There have been lot of post-race reports posted on the website but nobody yet has written a pre-race report - I thought I’d change that trend & commit myself to a target in the hope that this may provide the additional motivation I often require to make myself run well!
This weekend I am running the 2nd Chester Marathon & my aim is quite simple - to set a PB & also beat the club record currently held by Alan Pearson. The club record currently stands at 03:13:17 (set at last years Chester Marathon) which means running quicker than 07:22min/mile pace.
Last year the club had 14 entrants - this year it's just me! |
Training Plan:
The training plan I have been following (when fit & healthy & not working) is as below:
Monday: Hill/Interval Training (alternate weeks)

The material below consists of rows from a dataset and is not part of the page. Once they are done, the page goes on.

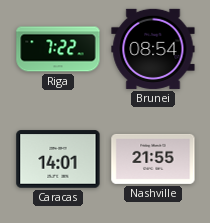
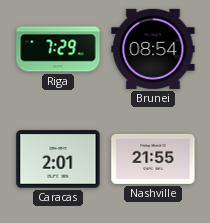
Riga: 7:22 -> 7:29
Caracas: 14:01 -> 2:01
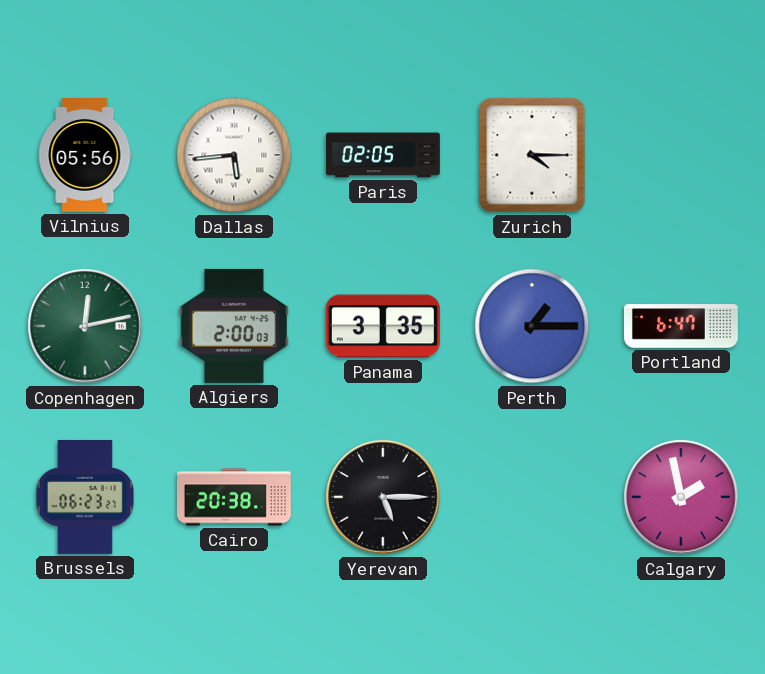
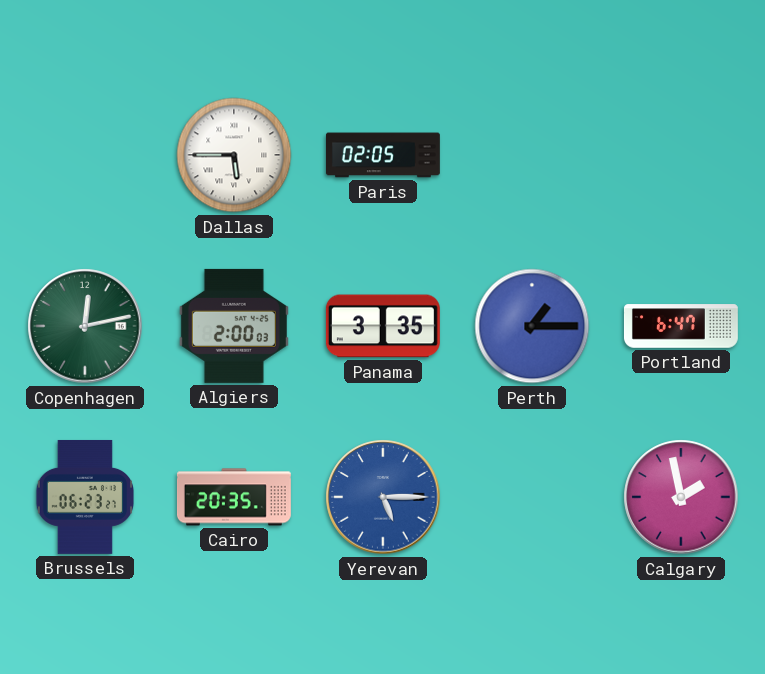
Vilnius: 05:56 -> none
Dallas: 5:44 -> 5:45
Zurich: 4:15 -> none
Cairo: 20:38 -> 20:35
Yerevan dial: black -> blue
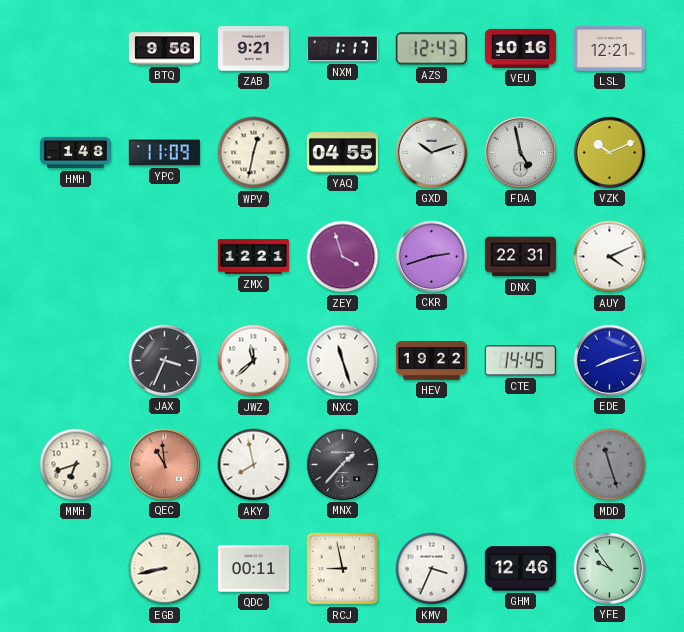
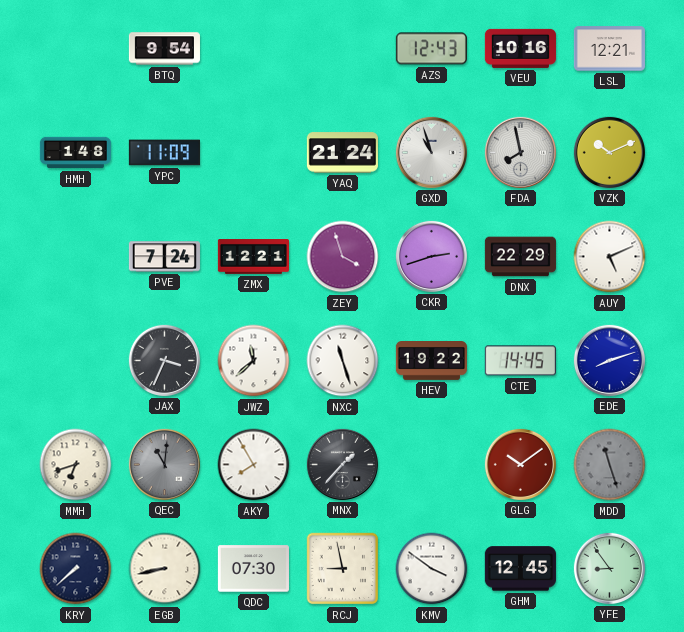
BTQ: 9:56 -> 9:54
ZAB: 9:21 -> none
NXM: 1:17 -> none
WPV: 12:32 -> none
YAQ: 04:55 -> 21:24
GXD: 10:12 -> 10:57
FDA: 4:58 -> 7:58
PVE: none -> 7:24
DNX: 22:31 -> 22:29
AUY: 4:11 -> 5:11
QEC: 10:59 -> 11:01
QEC dial: salmon -> grey
AKY: 7:58 -> 7:55
GLG: none -> 10:09
KRY: none -> 7:38
QDC: 00:11 -> 07:30
KMV: 3:34 -> 3:51
GHM: 12:46 -> 12:45
YFE: 9:54 -> 8:54
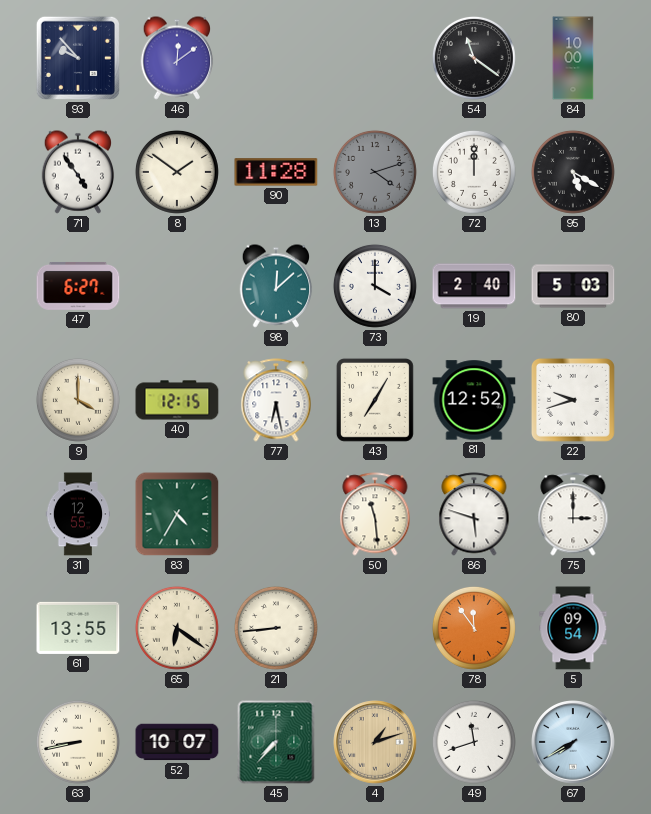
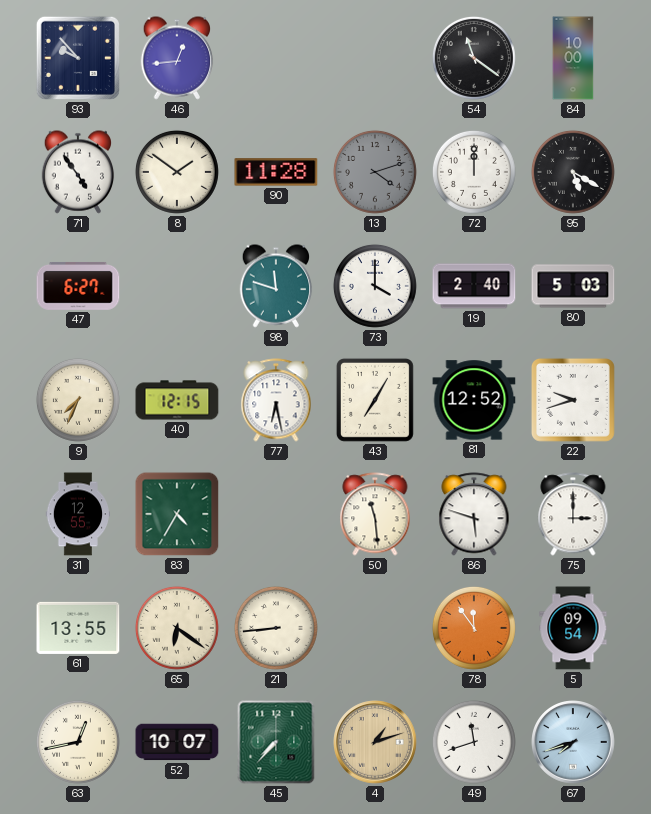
46: 12:09 -> 12:44
98: 12:08 -> 11:48
9: 4:00 -> 7:34
63: 8:43 -> 12:43
67: 7:40 -> 7:42
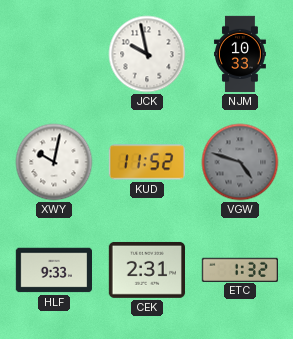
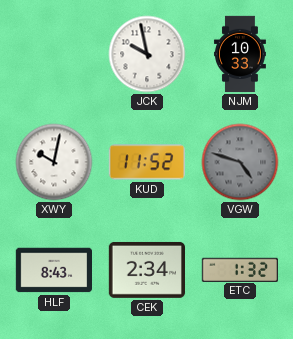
HLF: 9:33 -> 8:43
CEK: 2:31 -> 2:34
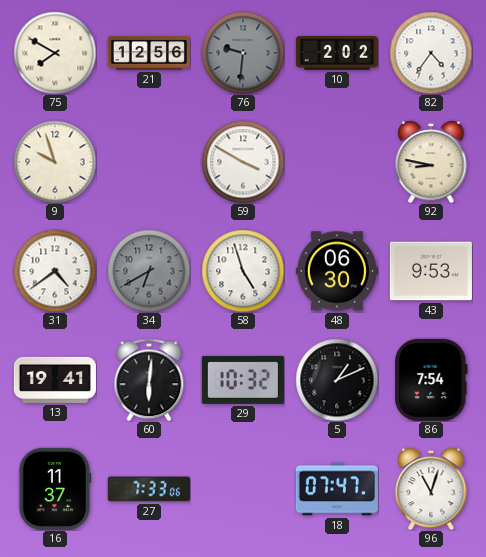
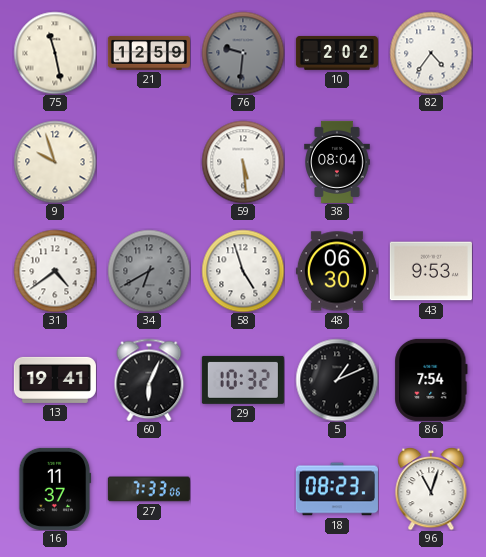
75: 7:50 -> 11:28
21: 12:56 -> 12:59
59: 3:50 -> 5:29
38: none -> 08:04
92: 8:47 -> none
60: 6:01 -> 6:04
18: 07:47 -> 08:23
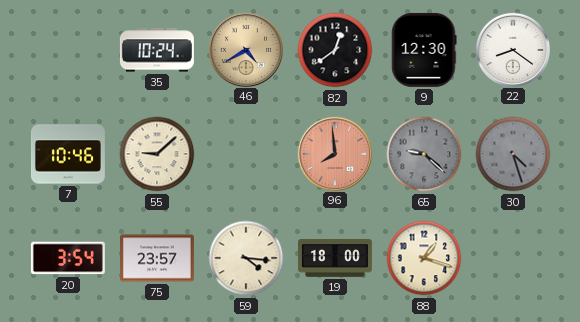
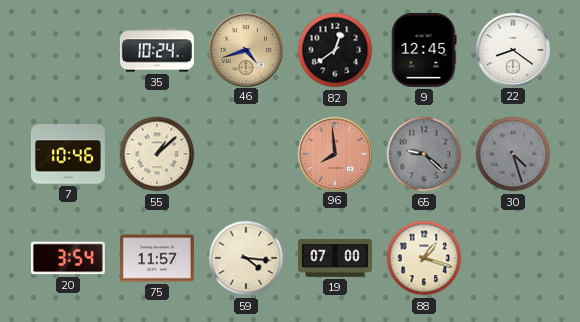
46: 4:40 -> 4:42
9: 12:30 -> 12:45
55: 9:08 -> 1:08
75: 23:57 -> 11:57
19: 18:00 -> 07:00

Tuesday: 5-a-side Football
Wednesday: Club Run – usually 3-5mile Tempo run
Thursday: Rest
Friday: Long Run (longest 20 miles)
Saturday: Rest
Sunday: General Run – 3-5miles
I’ve not stuck religiously to this & have unfortunately had to miss a couple of the long runs & the hill/interval sessions have also been quite easy to wimp out of but having run a PB for 5k, 5mile & 10k distances already this year I’ve definitely seem some improvements in performance from including some faster paced running in my training plan.
Pre-Race Preparations:
On the evening before race day I will have the traditional bowl of pasta combined with a tomato based sauce & chicken (for protein). Race-Day breakfast will be a small bowl of porridge approx. 2-2.5 hours before the event followed by a banana about 45mins before the start. On the day I’ll drink ~250ml when I wake up (to replenish fluid lost overnight) followed by a further ~250ml at breakfast & then just sips of water prior to the race start…hopefully this allows me to start hydrated but does not require a time consuming toilet stop halfway round!
During the Race:
I plan to take 4 gels to consume at the 6, 12, 18 & 22 miles points as well as taking on a small amount of water (couple of mouthfuls) at every drink stop.
Race Pacing:
Having run the course last year I know that the 2nd half is hillier than the 1st half so I’m not planning on running a negative split instead I would like to get to halfway in about 1:34 which will allow me to run the 2nd half up to 5 minutes slower than the 1st half & still get a PB. This isn’t a final plan yet & may be revised but I’m expecting to struggle for pace towards the end so would like to have built up a buffer in the early stages.